• What you need to do
Copy each entry precisely as written, and do not carry over the pictures.

=== Begin Enclosure ===

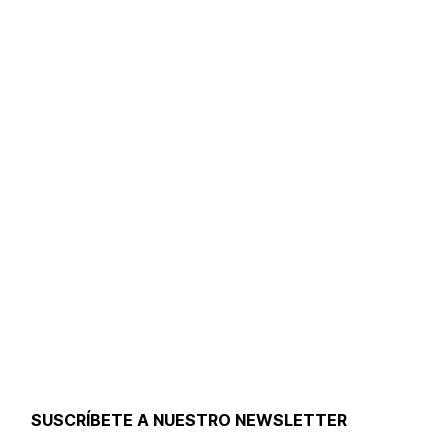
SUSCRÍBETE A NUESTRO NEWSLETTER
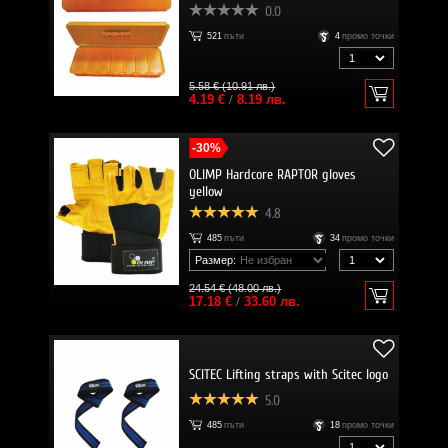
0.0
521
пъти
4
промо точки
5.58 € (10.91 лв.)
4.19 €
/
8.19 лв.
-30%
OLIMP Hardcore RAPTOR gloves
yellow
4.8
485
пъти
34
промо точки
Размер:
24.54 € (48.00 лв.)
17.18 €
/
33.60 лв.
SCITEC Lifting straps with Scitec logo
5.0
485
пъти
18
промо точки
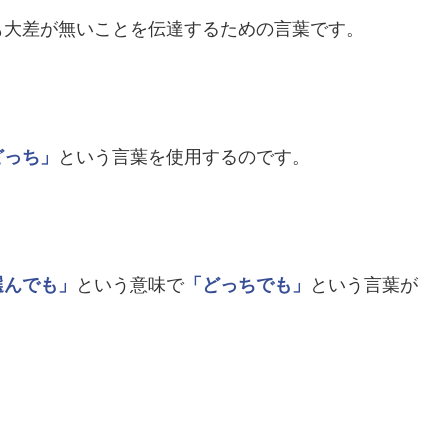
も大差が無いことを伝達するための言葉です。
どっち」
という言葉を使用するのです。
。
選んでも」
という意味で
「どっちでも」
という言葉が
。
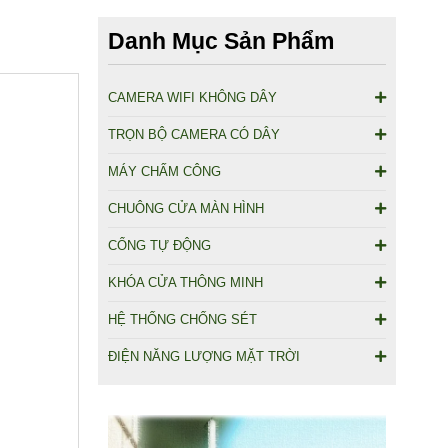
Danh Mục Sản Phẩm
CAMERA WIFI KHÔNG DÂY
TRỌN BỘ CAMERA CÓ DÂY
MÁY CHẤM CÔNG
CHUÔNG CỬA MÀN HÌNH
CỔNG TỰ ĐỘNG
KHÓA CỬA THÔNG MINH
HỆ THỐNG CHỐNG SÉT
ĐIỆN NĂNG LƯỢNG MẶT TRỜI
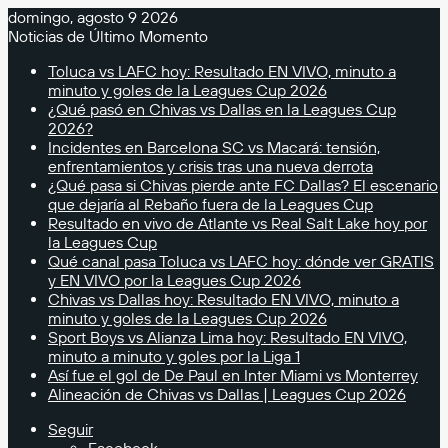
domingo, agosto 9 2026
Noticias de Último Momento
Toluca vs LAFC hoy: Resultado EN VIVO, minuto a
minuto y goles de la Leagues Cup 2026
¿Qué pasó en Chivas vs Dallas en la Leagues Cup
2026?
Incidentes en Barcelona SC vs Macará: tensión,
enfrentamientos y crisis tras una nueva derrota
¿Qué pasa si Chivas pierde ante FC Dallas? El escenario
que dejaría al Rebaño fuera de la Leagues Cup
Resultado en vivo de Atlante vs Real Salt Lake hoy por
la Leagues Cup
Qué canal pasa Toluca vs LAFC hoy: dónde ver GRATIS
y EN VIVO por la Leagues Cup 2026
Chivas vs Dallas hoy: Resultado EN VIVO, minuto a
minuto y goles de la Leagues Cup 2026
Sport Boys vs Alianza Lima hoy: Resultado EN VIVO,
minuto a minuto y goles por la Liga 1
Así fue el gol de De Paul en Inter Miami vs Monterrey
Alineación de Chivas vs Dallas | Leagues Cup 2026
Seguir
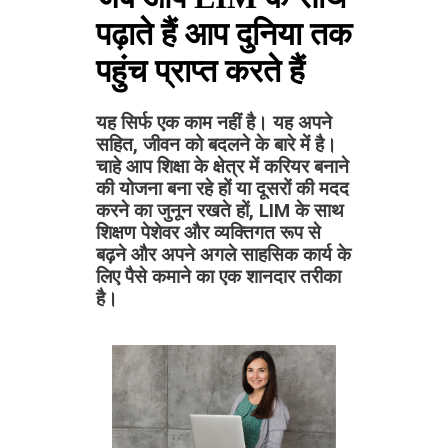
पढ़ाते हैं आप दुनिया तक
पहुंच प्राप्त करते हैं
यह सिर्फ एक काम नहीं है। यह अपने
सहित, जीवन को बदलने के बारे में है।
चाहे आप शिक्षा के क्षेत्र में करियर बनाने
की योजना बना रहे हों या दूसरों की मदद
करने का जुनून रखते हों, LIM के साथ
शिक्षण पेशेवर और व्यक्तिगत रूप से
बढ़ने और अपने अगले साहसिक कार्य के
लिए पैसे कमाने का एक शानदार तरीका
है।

=== End Enclosure ===

• Reply
SUSCRÍBETE A NUESTRO NEWSLETTER
0.0
521
пъти
4
промо точки
5.58 € (10.91 лв.)
4.19 €
/
8.19 лв.
-30%
OLIMP Hardcore RAPTOR gloves
yellow
4.8
485
пъти
34
промо точки
Размер:
24.54 € (48.00 лв.)
17.18 €
/
33.60 лв.
SCITEC Lifting straps with Scitec logo
5.0
485
пъти
18
промо точки
も大差が無いことを伝達するための言葉です。
どっち」
という言葉を使用するのです。
。
選んでも」
という意味で
「どっちでも」
という言葉が
。
Danh Mục Sản Phẩm
CAMERA WIFI KHÔNG DÂY
TRỌN BỘ CAMERA CÓ DÂY
MÁY CHẤM CÔNG
CHUÔNG CỬA MÀN HÌNH
CỔNG TỰ ĐỘNG
KHÓA CỬA THÔNG MINH
HỆ THỐNG CHỐNG SÉT
ĐIỆN NĂNG LƯỢNG MẶT TRỜI
domingo, agosto 9 2026
Noticias de Último Momento
Toluca vs LAFC hoy: Resultado EN VIVO, minuto a
minuto y goles de la Leagues Cup 2026
¿Qué pasó en Chivas vs Dallas en la Leagues Cup
2026?
Incidentes en Barcelona SC vs Macará: tensión,
enfrentamientos y crisis tras una nueva derrota
¿Qué pasa si Chivas pierde ante FC Dallas? El escenario
que dejaría al Rebaño fuera de la Leagues Cup
Resultado en vivo de Atlante vs Real Salt Lake hoy por
la Leagues Cup
Qué canal pasa Toluca vs LAFC hoy: dónde ver GRATIS
y EN VIVO por la Leagues Cup 2026
Chivas vs Dallas hoy: Resultado EN VIVO, minuto a
minuto y goles de la Leagues Cup 2026
Sport Boys vs Alianza Lima hoy: Resultado EN VIVO,
minuto a minuto y goles por la Liga 1
Así fue el gol de De Paul en Inter Miami vs Monterrey
Alineación de Chivas vs Dallas | Leagues Cup 2026
Seguir
पढ़ाते हैं आप दुनिया तक
पहुंच प्राप्त करते हैं
यह सिर्फ एक काम नहीं है। यह अपने
सहित, जीवन को बदलने के बारे में है।
चाहे आप शिक्षा के क्षेत्र में करियर बनाने
की योजना बना रहे हों या दूसरों की मदद
करने का जुनून रखते हों, LIM के साथ
शिक्षण पेशेवर और व्यक्तिगत रूप से
बढ़ने और अपने अगले साहसिक कार्य के
लिए पैसे कमाने का एक शानदार तरीका
है।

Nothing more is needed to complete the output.